• _RECORD EXCERPTS_
·····
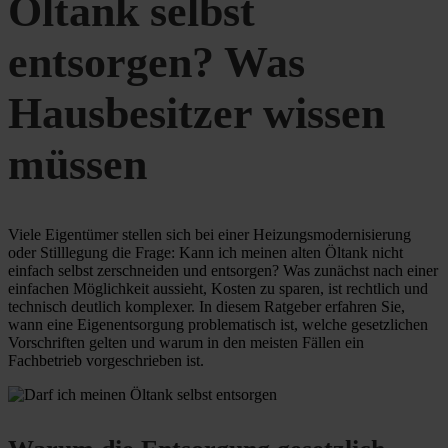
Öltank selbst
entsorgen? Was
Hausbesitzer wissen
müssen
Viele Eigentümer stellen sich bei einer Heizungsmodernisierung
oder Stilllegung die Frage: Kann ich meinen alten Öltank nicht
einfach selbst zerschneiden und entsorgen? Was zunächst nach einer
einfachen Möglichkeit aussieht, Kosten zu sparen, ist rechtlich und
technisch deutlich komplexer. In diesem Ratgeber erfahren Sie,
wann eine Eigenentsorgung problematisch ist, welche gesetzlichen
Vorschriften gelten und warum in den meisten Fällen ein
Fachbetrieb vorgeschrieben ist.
·····
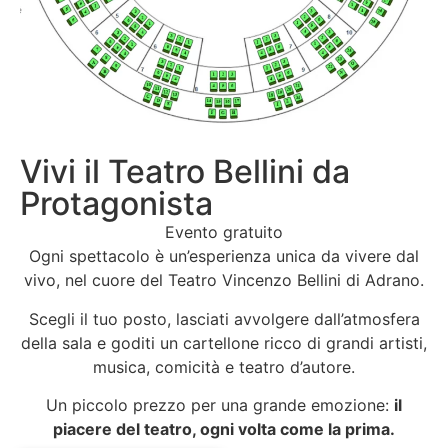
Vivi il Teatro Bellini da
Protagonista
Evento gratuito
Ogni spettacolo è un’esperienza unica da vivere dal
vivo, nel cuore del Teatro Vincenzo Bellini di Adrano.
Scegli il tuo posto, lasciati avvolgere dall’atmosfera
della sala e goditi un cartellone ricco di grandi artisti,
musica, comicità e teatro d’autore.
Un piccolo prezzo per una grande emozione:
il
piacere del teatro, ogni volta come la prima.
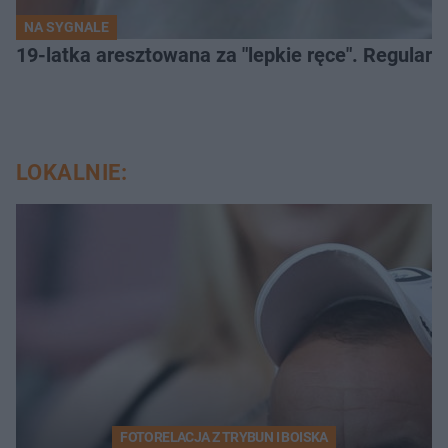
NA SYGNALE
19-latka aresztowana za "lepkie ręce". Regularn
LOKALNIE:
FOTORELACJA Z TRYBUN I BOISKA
·····
Please write out, exactly as they appear above, only the lines in the stretch from the line with "Öltank selbst" through the line with "Fachbetrieb vorgeschrieben ist.".

Öltank selbst
entsorgen? Was
Hausbesitzer wissen
müssen
Viele Eigentümer stellen sich bei einer Heizungsmodernisierung
oder Stilllegung die Frage: Kann ich meinen alten Öltank nicht
einfach selbst zerschneiden und entsorgen? Was zunächst nach einer
einfachen Möglichkeit aussieht, Kosten zu sparen, ist rechtlich und
technisch deutlich komplexer. In diesem Ratgeber erfahren Sie,
wann eine Eigenentsorgung problematisch ist, welche gesetzlichen
Vorschriften gelten und warum in den meisten Fällen ein
Fachbetrieb vorgeschrieben ist.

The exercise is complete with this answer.